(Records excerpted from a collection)
============================================================

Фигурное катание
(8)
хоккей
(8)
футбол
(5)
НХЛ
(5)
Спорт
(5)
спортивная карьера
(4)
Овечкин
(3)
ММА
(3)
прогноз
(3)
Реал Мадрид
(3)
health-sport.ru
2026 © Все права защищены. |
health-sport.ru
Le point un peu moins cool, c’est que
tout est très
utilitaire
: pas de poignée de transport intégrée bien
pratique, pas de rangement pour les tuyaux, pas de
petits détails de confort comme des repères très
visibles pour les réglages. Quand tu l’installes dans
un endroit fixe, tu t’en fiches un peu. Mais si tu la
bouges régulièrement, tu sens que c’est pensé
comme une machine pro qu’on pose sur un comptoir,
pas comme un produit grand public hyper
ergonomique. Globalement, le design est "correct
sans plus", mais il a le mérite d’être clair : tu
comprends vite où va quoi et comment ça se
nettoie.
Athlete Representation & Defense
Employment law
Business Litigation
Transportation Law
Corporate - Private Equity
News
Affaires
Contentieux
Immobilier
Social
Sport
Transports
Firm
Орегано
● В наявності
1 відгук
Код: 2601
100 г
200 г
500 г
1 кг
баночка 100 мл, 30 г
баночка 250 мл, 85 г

============================================================

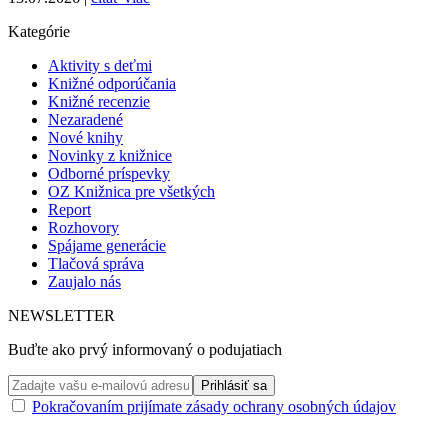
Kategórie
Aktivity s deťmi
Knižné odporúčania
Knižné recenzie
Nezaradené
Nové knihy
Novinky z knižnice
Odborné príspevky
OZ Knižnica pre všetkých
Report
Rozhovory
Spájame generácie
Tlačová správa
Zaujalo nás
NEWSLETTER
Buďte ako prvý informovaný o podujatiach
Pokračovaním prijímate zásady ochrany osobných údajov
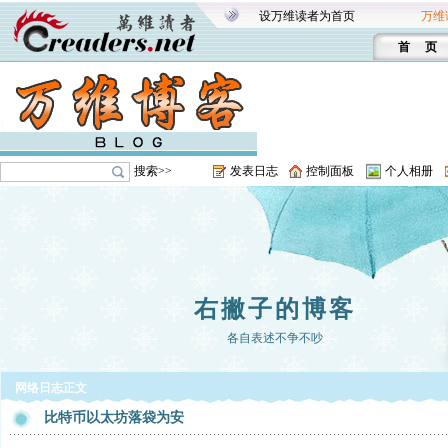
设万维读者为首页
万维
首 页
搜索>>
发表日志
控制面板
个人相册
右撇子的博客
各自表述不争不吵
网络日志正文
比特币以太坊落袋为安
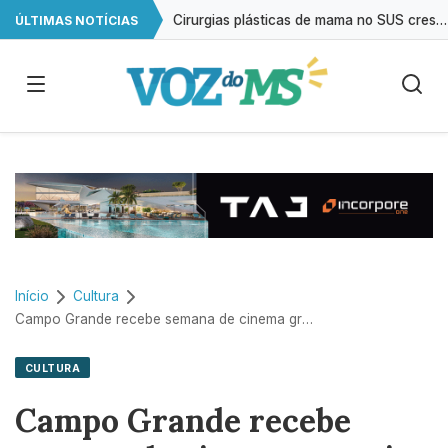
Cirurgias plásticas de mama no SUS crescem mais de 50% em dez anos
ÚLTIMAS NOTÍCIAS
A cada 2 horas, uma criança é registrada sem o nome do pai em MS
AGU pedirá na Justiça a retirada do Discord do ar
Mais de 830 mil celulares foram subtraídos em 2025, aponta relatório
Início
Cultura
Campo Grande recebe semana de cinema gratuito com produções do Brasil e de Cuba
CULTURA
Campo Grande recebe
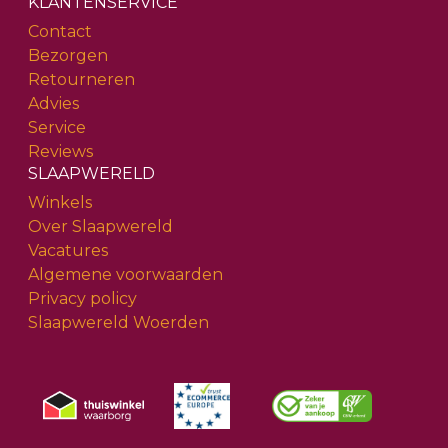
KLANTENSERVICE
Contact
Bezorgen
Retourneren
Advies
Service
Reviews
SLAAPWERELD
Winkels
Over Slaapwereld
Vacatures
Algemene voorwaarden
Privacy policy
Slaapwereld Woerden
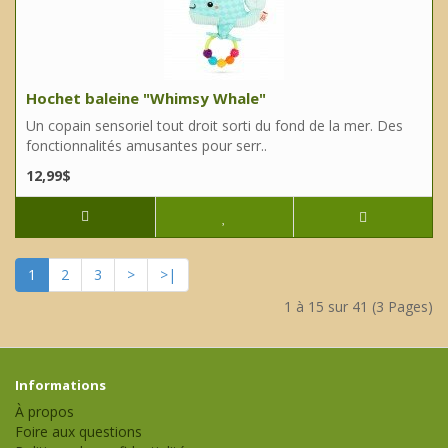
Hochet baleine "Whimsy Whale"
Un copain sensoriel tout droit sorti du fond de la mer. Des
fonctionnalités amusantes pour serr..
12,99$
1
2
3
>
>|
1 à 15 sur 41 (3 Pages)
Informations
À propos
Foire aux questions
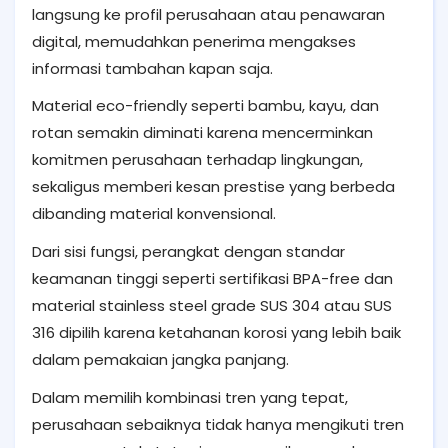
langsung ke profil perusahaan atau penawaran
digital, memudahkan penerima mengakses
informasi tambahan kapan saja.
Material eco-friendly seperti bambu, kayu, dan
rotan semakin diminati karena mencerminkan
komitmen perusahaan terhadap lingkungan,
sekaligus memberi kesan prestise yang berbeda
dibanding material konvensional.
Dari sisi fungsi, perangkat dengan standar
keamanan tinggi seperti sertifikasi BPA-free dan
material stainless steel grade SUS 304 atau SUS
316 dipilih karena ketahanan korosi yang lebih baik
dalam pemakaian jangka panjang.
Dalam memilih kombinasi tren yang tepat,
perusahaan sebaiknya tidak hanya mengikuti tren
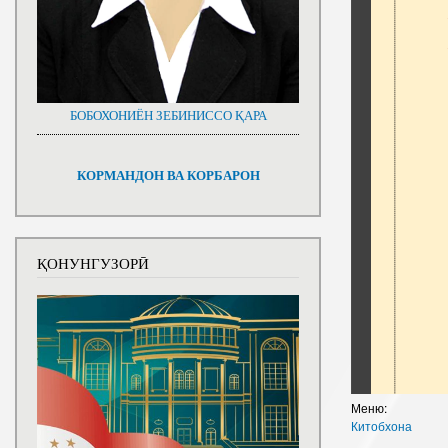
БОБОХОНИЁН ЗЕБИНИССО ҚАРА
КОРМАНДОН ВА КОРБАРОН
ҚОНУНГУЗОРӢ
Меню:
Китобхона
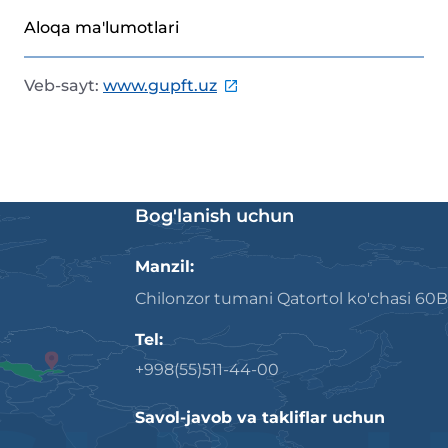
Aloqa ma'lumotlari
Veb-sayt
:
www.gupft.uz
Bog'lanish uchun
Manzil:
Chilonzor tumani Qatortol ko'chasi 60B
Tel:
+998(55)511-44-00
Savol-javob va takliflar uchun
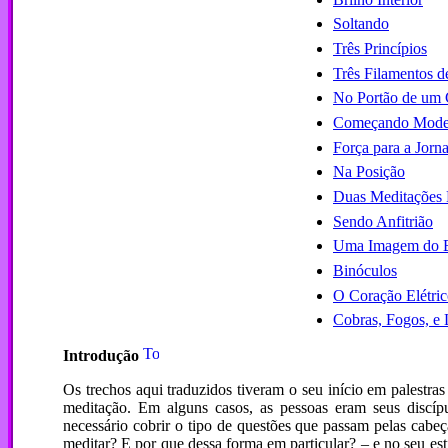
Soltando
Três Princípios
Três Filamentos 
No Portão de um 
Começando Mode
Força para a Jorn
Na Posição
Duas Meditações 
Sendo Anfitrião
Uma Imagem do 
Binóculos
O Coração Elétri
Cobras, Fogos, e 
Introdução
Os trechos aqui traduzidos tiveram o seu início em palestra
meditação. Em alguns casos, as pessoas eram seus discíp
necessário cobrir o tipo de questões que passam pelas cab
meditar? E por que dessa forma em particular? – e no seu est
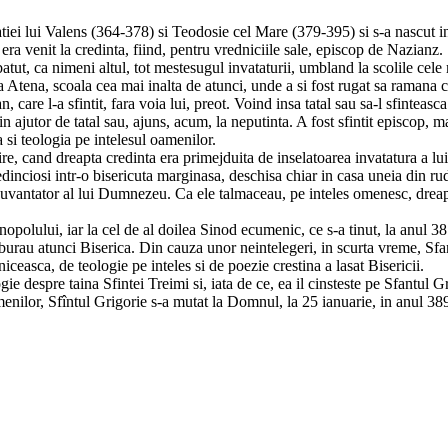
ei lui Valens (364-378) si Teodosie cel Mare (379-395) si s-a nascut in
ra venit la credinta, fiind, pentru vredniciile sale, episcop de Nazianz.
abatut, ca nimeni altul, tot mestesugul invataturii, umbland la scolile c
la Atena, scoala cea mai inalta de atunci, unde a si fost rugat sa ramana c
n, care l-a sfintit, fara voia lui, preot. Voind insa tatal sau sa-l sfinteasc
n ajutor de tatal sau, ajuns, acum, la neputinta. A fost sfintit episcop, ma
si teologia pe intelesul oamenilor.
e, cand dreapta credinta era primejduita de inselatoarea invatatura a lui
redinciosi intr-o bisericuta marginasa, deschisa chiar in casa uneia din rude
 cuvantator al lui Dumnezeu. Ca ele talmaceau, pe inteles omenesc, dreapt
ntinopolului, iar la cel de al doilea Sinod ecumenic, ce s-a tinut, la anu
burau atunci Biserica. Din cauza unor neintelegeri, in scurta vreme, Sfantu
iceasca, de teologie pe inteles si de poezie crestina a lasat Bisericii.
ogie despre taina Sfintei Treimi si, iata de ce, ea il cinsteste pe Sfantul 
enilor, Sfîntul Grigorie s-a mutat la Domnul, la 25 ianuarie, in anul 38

============================================================



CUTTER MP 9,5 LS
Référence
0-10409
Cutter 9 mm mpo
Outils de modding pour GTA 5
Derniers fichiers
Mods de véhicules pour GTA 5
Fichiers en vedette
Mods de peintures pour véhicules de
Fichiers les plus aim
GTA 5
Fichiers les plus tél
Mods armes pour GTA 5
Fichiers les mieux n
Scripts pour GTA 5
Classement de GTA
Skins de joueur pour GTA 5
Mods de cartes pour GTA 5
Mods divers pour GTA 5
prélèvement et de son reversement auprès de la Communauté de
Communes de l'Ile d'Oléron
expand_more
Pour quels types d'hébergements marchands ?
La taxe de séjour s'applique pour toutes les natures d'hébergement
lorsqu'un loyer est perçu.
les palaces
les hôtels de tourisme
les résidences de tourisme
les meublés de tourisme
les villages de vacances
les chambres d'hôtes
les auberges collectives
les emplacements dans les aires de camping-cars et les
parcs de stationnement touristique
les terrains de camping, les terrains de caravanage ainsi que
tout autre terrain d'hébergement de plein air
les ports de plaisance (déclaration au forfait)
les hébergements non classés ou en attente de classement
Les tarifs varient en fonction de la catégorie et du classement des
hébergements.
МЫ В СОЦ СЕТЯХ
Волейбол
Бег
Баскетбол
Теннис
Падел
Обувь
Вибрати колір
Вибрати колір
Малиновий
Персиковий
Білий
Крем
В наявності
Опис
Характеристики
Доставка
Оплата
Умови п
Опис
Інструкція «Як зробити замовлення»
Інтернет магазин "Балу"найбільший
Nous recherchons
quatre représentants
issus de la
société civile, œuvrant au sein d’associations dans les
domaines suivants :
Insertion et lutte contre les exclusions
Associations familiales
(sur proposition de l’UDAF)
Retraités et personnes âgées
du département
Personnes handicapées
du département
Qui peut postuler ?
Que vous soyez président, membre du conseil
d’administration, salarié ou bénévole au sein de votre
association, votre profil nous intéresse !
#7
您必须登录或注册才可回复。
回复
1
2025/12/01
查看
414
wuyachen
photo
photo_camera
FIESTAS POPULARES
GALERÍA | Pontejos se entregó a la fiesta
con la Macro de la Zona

============================================================

_ACTIVITY_. Could you reproduce, exactly, every line above from the line with "les villages de vacances" to the line with "les hébergements non", and no other line? Both ends count.

_WORKED SOLUTION_.
les villages de vacances
les chambres d'hôtes
les auberges collectives
les emplacements dans les aires de camping-cars et les
parcs de stationnement touristique
les terrains de camping, les terrains de caravanage ainsi que
tout autre terrain d'hébergement de plein air
les ports de plaisance (déclaration au forfait)
les hébergements non classés ou en attente de classement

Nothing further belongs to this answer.